**Problem statement**
Return the lines of the material below exactly, beginning with the line that has "اطلاعات نشریه" in it and finishing with the line that has "0,12 g Munition" in it. Leave all pictures aside.

________________________

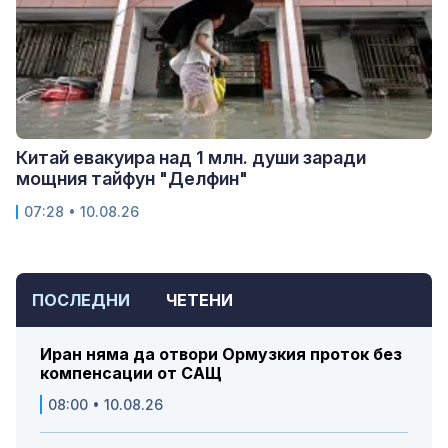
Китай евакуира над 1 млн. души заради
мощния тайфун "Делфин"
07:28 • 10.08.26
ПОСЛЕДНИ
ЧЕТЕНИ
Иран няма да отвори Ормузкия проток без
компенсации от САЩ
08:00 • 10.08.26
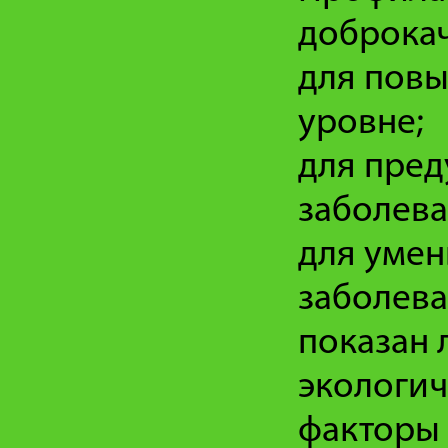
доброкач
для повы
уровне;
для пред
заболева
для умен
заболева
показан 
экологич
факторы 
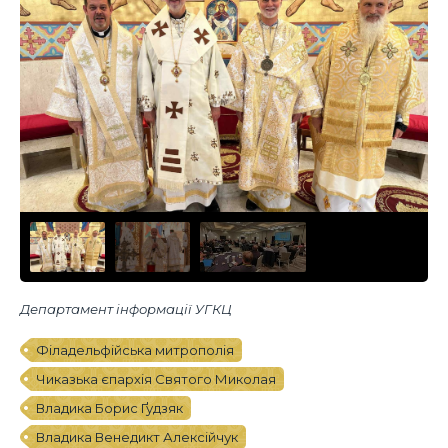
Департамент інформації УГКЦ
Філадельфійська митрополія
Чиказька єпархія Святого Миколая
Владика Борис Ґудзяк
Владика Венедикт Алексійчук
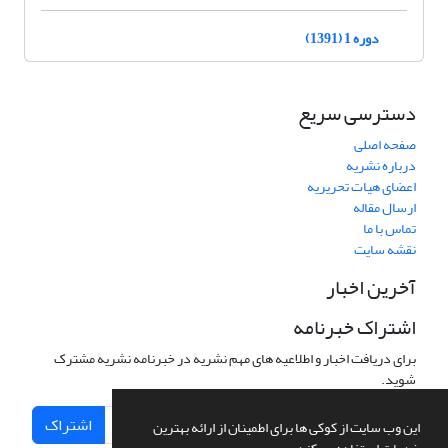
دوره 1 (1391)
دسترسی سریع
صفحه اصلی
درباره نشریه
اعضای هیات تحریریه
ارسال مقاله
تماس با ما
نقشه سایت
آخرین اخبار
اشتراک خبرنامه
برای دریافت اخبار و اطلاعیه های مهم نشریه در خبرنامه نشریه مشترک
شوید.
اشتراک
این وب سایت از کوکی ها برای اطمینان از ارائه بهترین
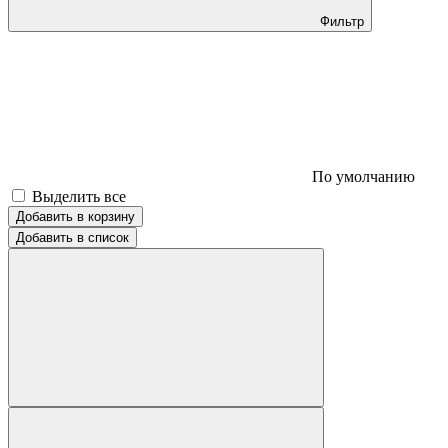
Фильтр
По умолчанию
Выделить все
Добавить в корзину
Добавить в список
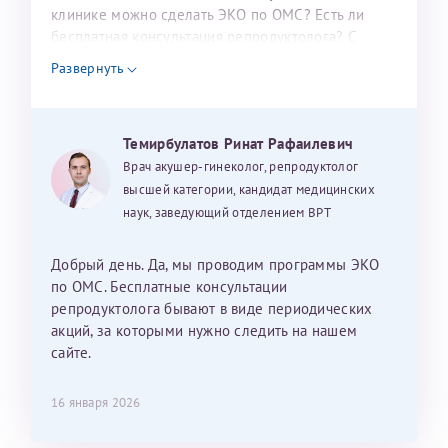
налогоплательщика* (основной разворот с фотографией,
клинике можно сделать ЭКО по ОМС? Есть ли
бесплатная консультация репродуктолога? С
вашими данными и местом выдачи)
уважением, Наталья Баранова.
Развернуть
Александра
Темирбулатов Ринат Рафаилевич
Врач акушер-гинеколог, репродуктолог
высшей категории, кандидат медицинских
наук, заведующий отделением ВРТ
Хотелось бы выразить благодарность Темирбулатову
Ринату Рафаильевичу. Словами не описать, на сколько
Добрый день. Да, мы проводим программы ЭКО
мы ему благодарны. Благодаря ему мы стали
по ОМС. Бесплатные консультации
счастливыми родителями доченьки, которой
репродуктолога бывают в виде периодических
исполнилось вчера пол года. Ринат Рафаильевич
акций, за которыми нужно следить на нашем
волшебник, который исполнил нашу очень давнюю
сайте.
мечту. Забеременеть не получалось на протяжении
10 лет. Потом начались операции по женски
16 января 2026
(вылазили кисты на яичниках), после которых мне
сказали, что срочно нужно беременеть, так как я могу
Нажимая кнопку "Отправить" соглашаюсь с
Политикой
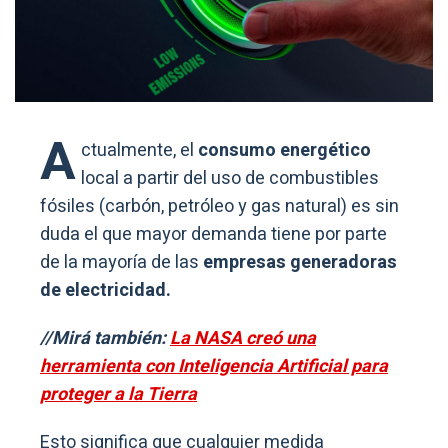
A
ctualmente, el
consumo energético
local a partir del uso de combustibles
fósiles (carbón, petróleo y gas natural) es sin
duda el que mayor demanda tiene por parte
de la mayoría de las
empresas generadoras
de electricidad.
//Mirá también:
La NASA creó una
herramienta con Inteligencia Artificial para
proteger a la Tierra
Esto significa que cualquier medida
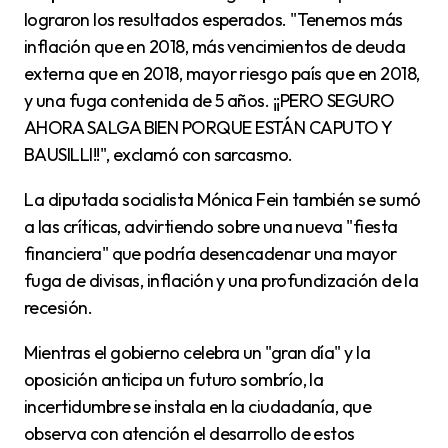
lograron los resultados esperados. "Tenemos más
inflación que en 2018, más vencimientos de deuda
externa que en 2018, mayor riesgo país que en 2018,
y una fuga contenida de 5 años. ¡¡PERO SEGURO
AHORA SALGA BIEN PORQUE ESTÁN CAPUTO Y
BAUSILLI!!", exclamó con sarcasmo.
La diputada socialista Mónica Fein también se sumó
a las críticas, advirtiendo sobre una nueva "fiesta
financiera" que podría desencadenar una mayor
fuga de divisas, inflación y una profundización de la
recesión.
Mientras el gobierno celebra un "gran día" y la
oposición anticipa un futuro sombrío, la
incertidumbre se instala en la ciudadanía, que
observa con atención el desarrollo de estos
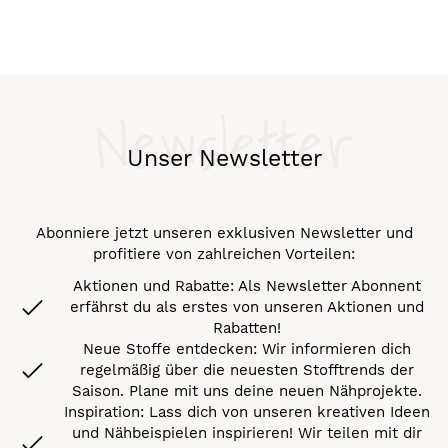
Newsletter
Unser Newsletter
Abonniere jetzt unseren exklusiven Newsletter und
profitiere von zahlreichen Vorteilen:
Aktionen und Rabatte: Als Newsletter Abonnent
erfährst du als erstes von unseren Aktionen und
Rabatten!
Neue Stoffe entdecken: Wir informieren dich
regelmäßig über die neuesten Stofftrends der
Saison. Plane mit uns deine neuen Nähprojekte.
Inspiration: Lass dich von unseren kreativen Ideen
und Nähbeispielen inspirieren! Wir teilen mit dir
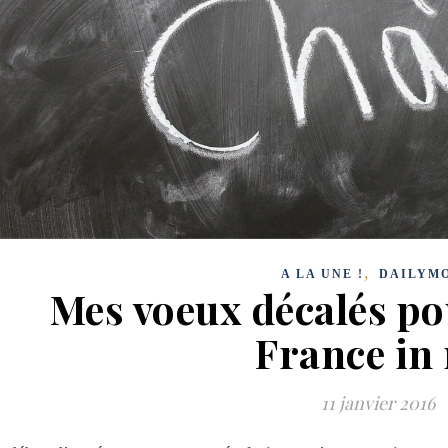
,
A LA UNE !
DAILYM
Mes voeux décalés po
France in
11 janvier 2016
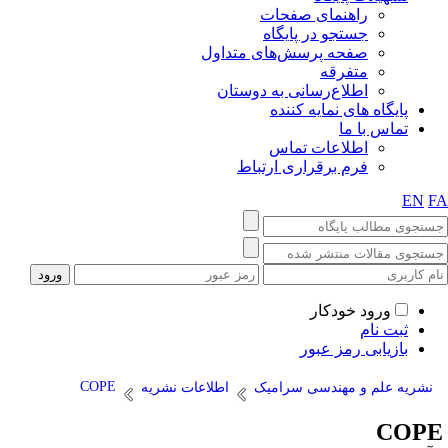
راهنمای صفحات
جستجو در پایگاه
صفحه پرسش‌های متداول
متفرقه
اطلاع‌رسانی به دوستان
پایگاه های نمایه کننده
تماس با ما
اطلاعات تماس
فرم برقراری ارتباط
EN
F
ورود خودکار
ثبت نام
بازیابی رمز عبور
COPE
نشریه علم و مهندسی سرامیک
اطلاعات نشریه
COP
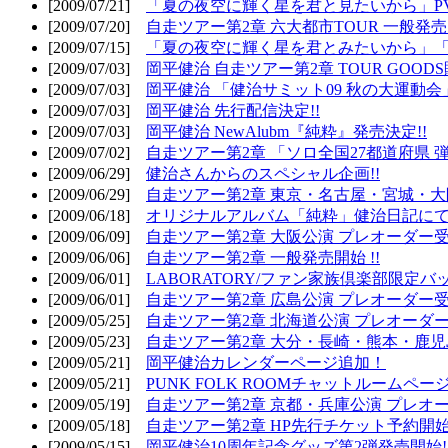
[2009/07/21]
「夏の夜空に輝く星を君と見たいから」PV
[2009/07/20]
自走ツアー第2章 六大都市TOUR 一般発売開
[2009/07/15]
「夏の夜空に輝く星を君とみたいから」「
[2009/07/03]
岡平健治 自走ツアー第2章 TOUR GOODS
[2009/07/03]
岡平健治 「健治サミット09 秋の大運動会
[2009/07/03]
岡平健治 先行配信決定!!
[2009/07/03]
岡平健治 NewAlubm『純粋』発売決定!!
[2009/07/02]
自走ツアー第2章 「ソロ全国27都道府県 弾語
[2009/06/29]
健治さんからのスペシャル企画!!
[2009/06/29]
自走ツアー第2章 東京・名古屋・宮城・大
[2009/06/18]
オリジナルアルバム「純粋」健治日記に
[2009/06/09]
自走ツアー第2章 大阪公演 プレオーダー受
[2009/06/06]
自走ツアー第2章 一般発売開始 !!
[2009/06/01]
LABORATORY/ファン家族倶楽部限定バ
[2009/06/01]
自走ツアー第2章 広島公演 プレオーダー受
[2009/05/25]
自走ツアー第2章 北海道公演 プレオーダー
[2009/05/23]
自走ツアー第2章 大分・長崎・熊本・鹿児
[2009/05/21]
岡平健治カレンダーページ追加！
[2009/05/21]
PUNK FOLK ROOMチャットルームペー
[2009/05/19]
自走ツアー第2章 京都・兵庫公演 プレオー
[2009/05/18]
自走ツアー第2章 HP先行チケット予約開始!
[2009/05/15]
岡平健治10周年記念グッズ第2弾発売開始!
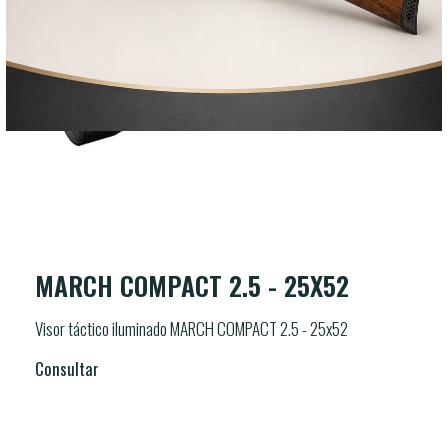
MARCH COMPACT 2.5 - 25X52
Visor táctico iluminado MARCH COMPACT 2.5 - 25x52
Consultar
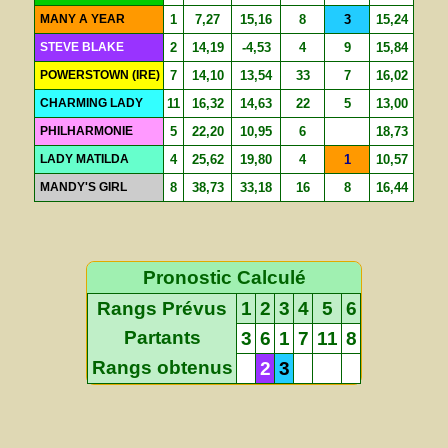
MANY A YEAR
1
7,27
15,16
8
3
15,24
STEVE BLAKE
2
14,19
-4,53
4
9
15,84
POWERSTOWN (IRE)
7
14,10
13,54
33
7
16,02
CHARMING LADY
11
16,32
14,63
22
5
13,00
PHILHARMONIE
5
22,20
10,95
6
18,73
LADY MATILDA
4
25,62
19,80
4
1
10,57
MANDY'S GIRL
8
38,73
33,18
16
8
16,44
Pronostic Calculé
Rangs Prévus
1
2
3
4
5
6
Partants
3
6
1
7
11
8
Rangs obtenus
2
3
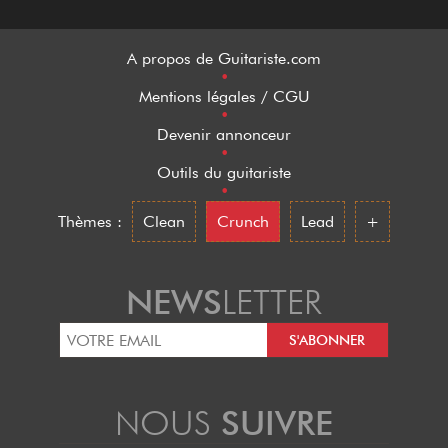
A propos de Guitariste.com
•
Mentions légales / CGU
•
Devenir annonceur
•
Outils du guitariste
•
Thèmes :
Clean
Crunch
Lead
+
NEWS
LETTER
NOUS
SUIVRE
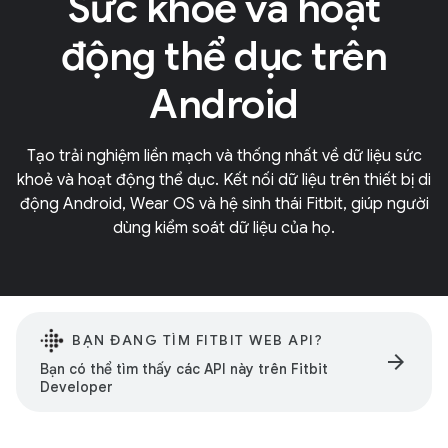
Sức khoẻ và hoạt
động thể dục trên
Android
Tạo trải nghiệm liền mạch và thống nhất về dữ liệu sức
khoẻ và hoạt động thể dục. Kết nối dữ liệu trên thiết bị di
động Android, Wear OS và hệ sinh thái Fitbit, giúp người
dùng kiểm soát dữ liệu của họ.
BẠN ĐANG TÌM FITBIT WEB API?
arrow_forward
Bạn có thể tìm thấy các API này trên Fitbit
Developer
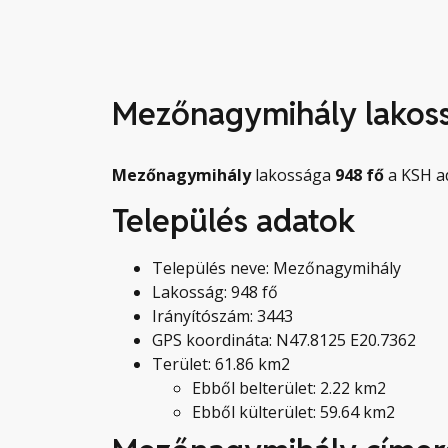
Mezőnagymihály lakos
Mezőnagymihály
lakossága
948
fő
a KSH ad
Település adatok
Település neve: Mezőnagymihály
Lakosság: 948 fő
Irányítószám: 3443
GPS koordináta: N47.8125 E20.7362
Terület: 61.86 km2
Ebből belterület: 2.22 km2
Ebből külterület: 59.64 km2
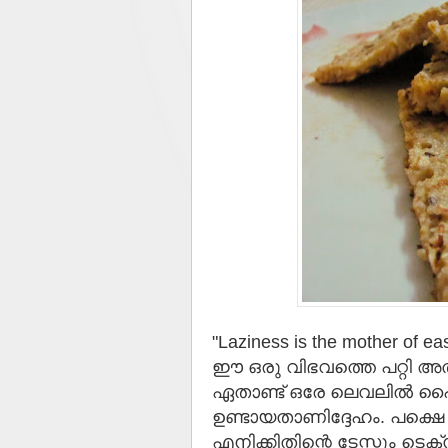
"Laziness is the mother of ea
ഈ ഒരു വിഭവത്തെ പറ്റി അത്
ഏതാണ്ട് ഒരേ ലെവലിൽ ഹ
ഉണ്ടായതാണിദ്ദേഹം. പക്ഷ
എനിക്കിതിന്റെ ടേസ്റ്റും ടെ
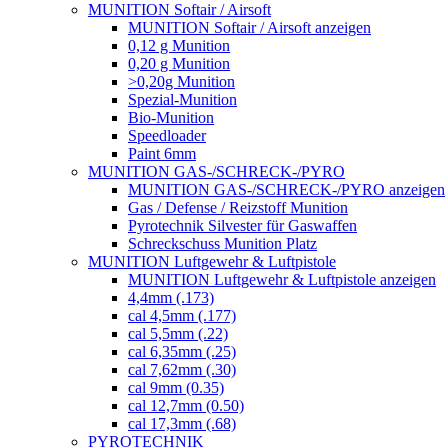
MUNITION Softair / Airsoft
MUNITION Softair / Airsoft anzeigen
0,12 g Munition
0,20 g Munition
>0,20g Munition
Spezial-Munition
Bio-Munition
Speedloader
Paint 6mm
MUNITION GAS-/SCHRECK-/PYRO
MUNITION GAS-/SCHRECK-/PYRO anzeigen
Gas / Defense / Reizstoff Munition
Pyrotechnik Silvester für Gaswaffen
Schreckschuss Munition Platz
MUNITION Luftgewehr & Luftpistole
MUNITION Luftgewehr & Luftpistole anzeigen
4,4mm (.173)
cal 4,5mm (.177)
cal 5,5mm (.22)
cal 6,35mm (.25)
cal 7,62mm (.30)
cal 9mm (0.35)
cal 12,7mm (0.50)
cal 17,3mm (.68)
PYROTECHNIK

________________________

**Your solution**
اطلاعات نشریه
COP
[2009/07/21]
「夏の夜空に輝く星を君と見たいから」PV
[2009/07/20]
自走ツアー第2章 六大都市TOUR 一般発売開
[2009/07/15]
「夏の夜空に輝く星を君とみたいから」「
[2009/07/03]
岡平健治 自走ツアー第2章 TOUR GOODS
[2009/07/03]
岡平健治 「健治サミット09 秋の大運動会
[2009/07/03]
岡平健治 先行配信決定!!
[2009/07/03]
岡平健治 NewAlubm『純粋』発売決定!!
[2009/07/02]
自走ツアー第2章 「ソロ全国27都道府県 弾語
[2009/06/29]
健治さんからのスペシャル企画!!
[2009/06/29]
自走ツアー第2章 東京・名古屋・宮城・大
[2009/06/18]
オリジナルアルバム「純粋」健治日記に
[2009/06/09]
自走ツアー第2章 大阪公演 プレオーダー受
[2009/06/06]
自走ツアー第2章 一般発売開始 !!
[2009/06/01]
LABORATORY/ファン家族倶楽部限定バ
[2009/06/01]
自走ツアー第2章 広島公演 プレオーダー受
[2009/05/25]
自走ツアー第2章 北海道公演 プレオーダー
[2009/05/23]
自走ツアー第2章 大分・長崎・熊本・鹿児
[2009/05/21]
岡平健治カレンダーページ追加！
[2009/05/21]
PUNK FOLK ROOMチャットルームペー
[2009/05/19]
自走ツアー第2章 京都・兵庫公演 プレオー
[2009/05/18]
自走ツアー第2章 HP先行チケット予約開始!
[2009/05/15]
岡平健治10周年記念グッズ第2弾発売開始!
MARCH COMPACT 2.5 - 25X52
Visor táctico iluminado MARCH COMPACT 2.5 - 25x52
Consultar
MANY A YEAR
1
7,27
15,16
8
3
15,24
STEVE BLAKE
2
14,19
-4,53
4
9
15,84
POWERSTOWN (IRE)
7
14,10
13,54
33
7
16,02
CHARMING LADY
11
16,32
14,63
22
5
13,00
PHILHARMONIE
5
22,20
10,95
6
18,73
LADY MATILDA
4
25,62
19,80
4
1
10,57
MANDY'S GIRL
8
38,73
33,18
16
8
16,44
Pronostic Calculé
Rangs Prévus
1
2
3
4
5
6
Partants
3
6
1
7
11
8
Rangs obtenus
2
3
A propos de Guitariste.com
•
Mentions légales / CGU
•
Devenir annonceur
•
Outils du guitariste
•
Thèmes :
Clean
Crunch
Lead
+
NEWS
LETTER
NOUS
SUIVRE
Sức khoẻ và hoạt
động thể dục trên
Android
Tạo trải nghiệm liền mạch và thống nhất về dữ liệu sức
khoẻ và hoạt động thể dục. Kết nối dữ liệu trên thiết bị di
động Android, Wear OS và hệ sinh thái Fitbit, giúp người
dùng kiểm soát dữ liệu của họ.
BẠN ĐANG TÌM FITBIT WEB API?
arrow_forward
Bạn có thể tìm thấy các API này trên Fitbit
Developer
Mezőnagymihály lakos
Mezőnagymihály
lakossága
948
fő
a KSH ad
Település adatok
Település neve: Mezőnagymihály
Lakosság: 948 fő
Irányítószám: 3443
GPS koordináta: N47.8125 E20.7362
Terület: 61.86 km2
Ebből belterület: 2.22 km2
Ebből külterület: 59.64 km2
"Laziness is the mother of ea
ഈ ഒരു വിഭവത്തെ പറ്റി അത്
ഏതാണ്ട് ഒരേ ലെവലിൽ ഹ
ഉണ്ടായതാണിദ്ദേഹം. പക്ഷ
എനിക്കിതിന്റെ ടേസ്റ്റും ടെ
MUNITION Softair / Airsoft
MUNITION Softair / Airsoft anzeigen
0,12 g Munition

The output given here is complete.